(Saved entries)
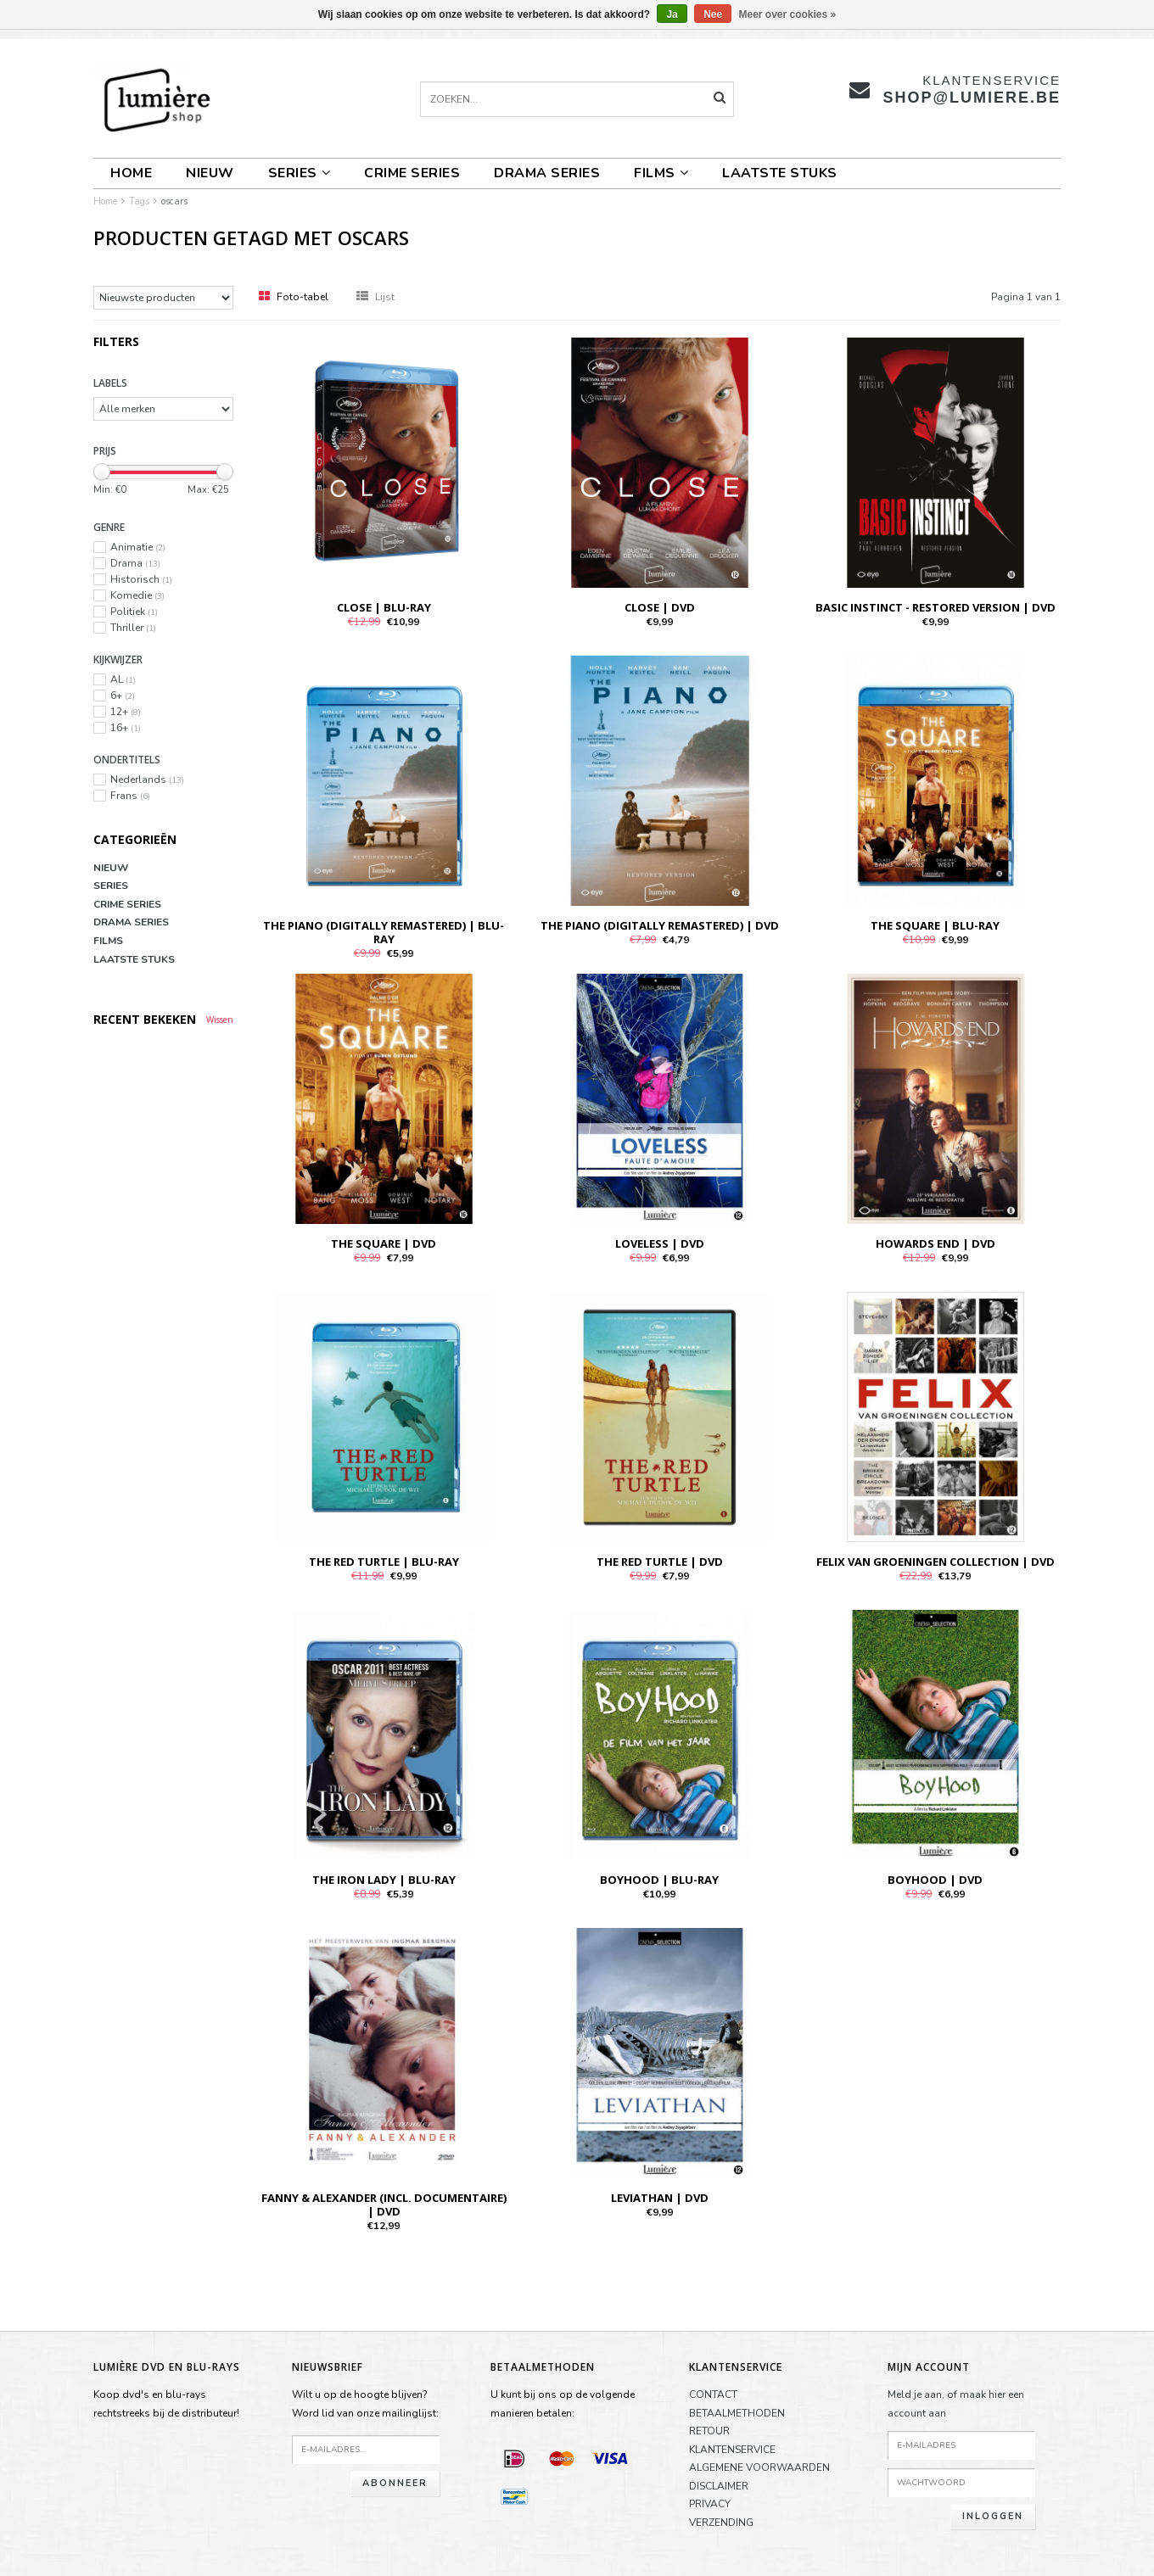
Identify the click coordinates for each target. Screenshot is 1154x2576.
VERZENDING (721, 2522)
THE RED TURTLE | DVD (660, 1561)
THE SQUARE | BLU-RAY (935, 925)
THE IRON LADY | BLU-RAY (384, 1879)
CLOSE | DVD (660, 607)
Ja (671, 14)
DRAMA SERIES (547, 173)
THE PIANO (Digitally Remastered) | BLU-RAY (383, 932)
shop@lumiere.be (971, 97)
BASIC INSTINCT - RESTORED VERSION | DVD (935, 607)
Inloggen (992, 2516)
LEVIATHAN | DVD (660, 2197)
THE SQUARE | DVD (383, 1243)
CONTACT (713, 2394)
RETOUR (709, 2431)
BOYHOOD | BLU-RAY (659, 1879)
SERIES (299, 173)
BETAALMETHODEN (737, 2413)
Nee (712, 14)
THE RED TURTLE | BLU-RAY (384, 1561)
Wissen (219, 1019)
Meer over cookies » (788, 14)
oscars (174, 201)
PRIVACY (710, 2504)
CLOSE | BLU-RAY (384, 607)
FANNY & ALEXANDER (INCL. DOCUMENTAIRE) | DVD (384, 2204)
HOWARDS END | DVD (935, 1243)
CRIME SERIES (412, 173)
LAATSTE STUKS (779, 173)
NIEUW (210, 173)
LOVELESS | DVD (659, 1243)
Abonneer (395, 2483)
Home (131, 173)
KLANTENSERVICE (732, 2449)
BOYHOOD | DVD (935, 1879)
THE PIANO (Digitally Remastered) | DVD (660, 925)
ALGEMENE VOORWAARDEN (759, 2467)
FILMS (661, 173)
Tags (139, 201)
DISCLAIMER (718, 2486)
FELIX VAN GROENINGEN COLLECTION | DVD (935, 1561)
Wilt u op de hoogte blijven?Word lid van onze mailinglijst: (365, 2404)
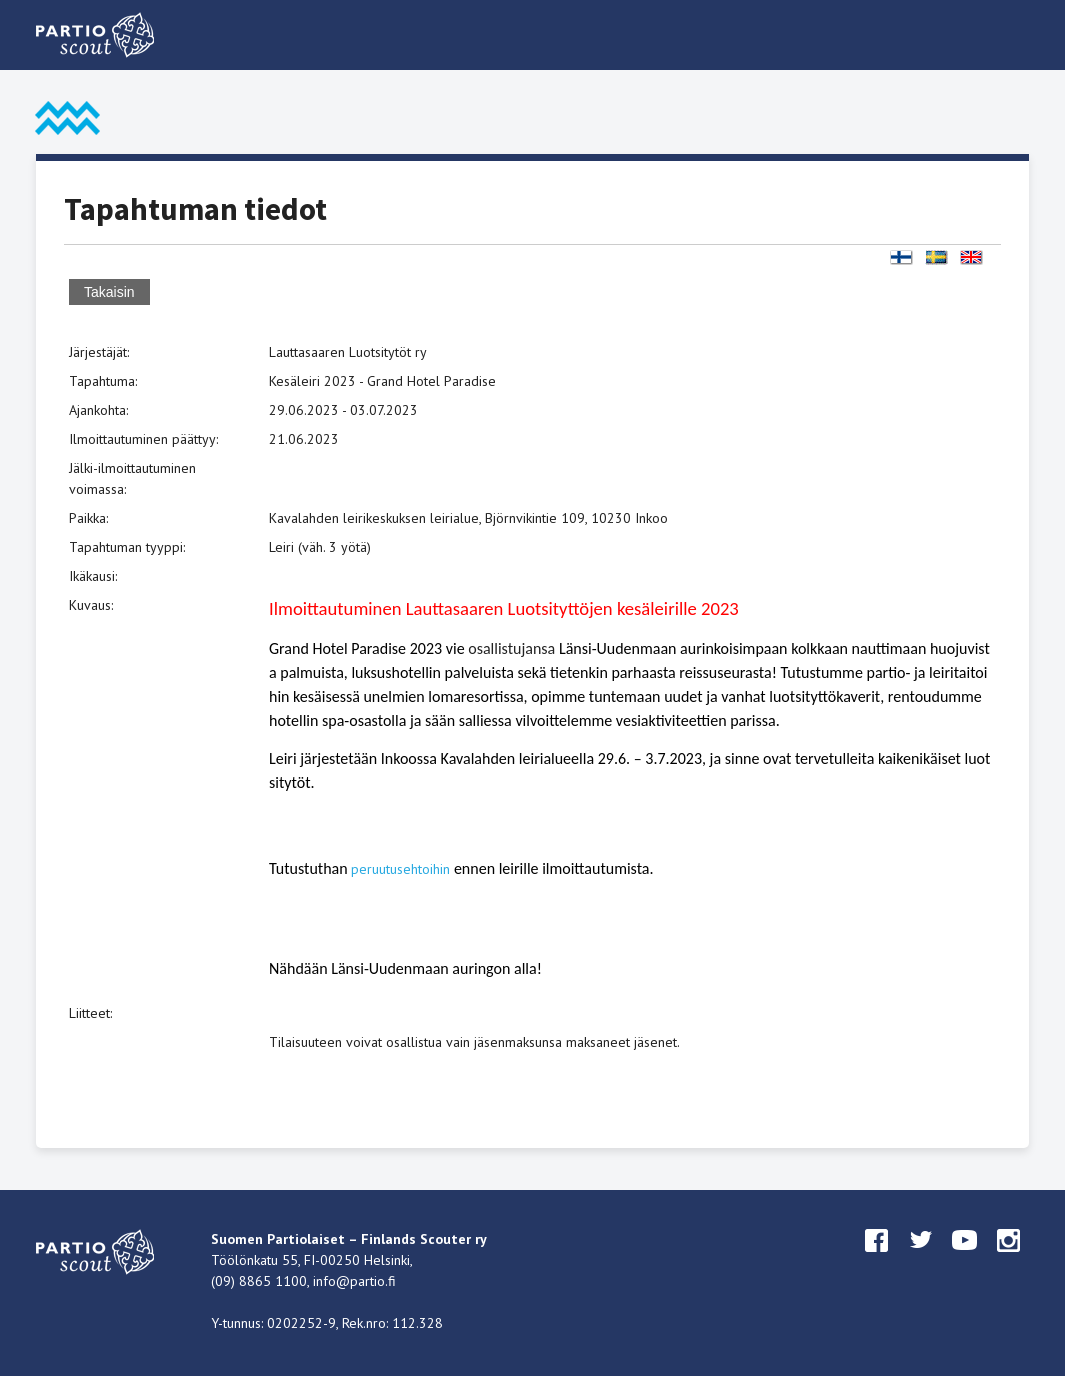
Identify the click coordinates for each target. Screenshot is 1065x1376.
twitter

#### WHAT TO PRODUCE:
Repeat verbatim the lines between the start of the data and the line containing "LEVIATHAN | DVD (660, 2197)", both ends included, omitting all pictures.

#### OUTPUT BELOW:
Identify the click coordinates for each target. Screenshot is 1154x2576.
VERZENDING (721, 2522)
THE RED TURTLE | DVD (660, 1561)
THE SQUARE | BLU-RAY (935, 925)
THE IRON LADY | BLU-RAY (384, 1879)
CLOSE | DVD (660, 607)
Ja (671, 14)
DRAMA SERIES (547, 173)
THE PIANO (Digitally Remastered) | BLU-RAY (383, 932)
shop@lumiere.be (971, 97)
BASIC INSTINCT - RESTORED VERSION | DVD (935, 607)
Inloggen (992, 2516)
LEVIATHAN | DVD (660, 2197)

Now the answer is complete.